Undervalued opportunities

We are finding undervalued opportunities in smaller companies, which also happens to be an under-owned market. The forward P/E ratios of small- and mid-cap stocks (a total of 96 stocks listed on the Philippine stock exchange are in a ‘very attractive’ range, more than one standard deviation below their 10-year average levels (refer to Fig. 3). Such stocks present attractive opportunities in a market where the chasing liquidity shored up the valuations of large-cap counterparts.

Fig 3: Small- and mid-cap equity valuations in attractive territory by historical standards9

philippine--charts-03-new

*The ‘Z’ valuation is a measure of the deviation of forward price earnings ratios. Retail Con. Disc. refers to retail consumer discretionary. Number of stocks is stated in brackets.

At the same time, there are also ‘undervalued’ stocks with strong fundamentals that exist within less glamorous industries. Utility stocks, for example, with their high dividend yields (~3.9%), defensive nature and compelling valuations (an 8.9x forward P/E ratio), make an attractive investment case.

We are also finding mispriced opportunities in the real estate sector, which is an obvious beneficiary of favourable demographics, rising income levels and demand for office space from the BPOs. Select real estate stocks are not only trading at attractive P/E ratios compared to history (see Fig. 3), but also at a deep discount to their revalued net asset values (RNAV).

Not without its challenges

As policymakers embark on easing measures to mitigate downside growth risks, the current account will likely remain in deficit in 2020 (see Fig. 1). Nevertheless, we take comfort that the deficit remains less than 3%. The market seems to have adjusted to the new normal of a current account deficit; therefore, the rapid depreciation of the Philippine Peso – as seen over the last few years – may not be repeated.

Other factors to monitor are the government’s clampdown on Philippine Offshore Gaming Operators (POGOs) and its dispute with two of the country’s largest water providers in Manila.

In August 2019, the government suspended the issuance of new POGO licenses. Since 2016, 60 POGOs have been set up to provide online gambling services to foreigners. The industry currently employs 470,000 workers, representing roughly 3.3% of the Philippines’ GDP10. The current suspension appears to be temporary and will end in December 2019. Nevertheless, the social costs and economic benefits of the online casino industry are likely to continue to be debated.
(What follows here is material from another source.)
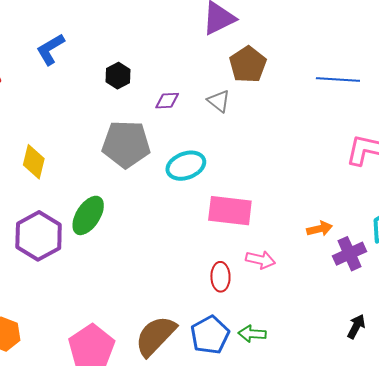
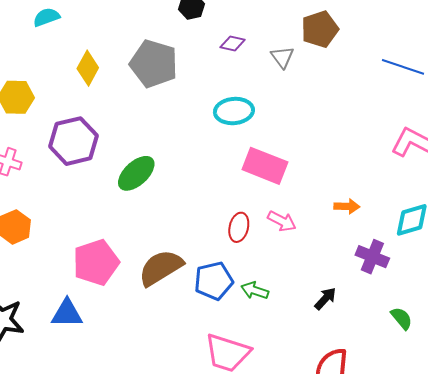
gray pentagon: (126, 144) -> (154, 64), moved
green ellipse: (88, 215) -> (136, 173), moved
purple cross: (349, 254) -> (372, 257), moved, turned 32
black arrow: (356, 326) -> (325, 299), moved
In December 2019, the country’s water regulator repealed an extension of the water concession deals with two of its largest water utilities11.The Duterte administration has attributed the country’s water shortages to water providers which “inefficiently delivered water to households”. If this is the case, and one sees the revocation as a move to address the problem, the long-term development is important to watch.

Don’t overlook

All in all, as the Duterte administration enters the second half of its six-year term, key economic reforms should have a better chance of obtaining approval from both houses of the legislature. If executed consistently, the structural reforms will enable the building of fiscal space to fund infrastructure spending, enhance external competitiveness, and reduce micro economic inefficiencies. That said, the policymakers must also consider the practical and legal consequences before making any decisions on what measures to undertake next.

The Philippines macro is finding its feet again with cooling inflation, favourable monetary conditions, a manageable current account deficit and the expected recovery in earnings growth. Perhaps the equity market too will find its legs, especially with the aggregate valuations falling into the ‘fair to attractive’ zone compared to history.

We continue to believe in the Philippines structural story; patient and disciplined investors will continue to get rewarded over longer time frame.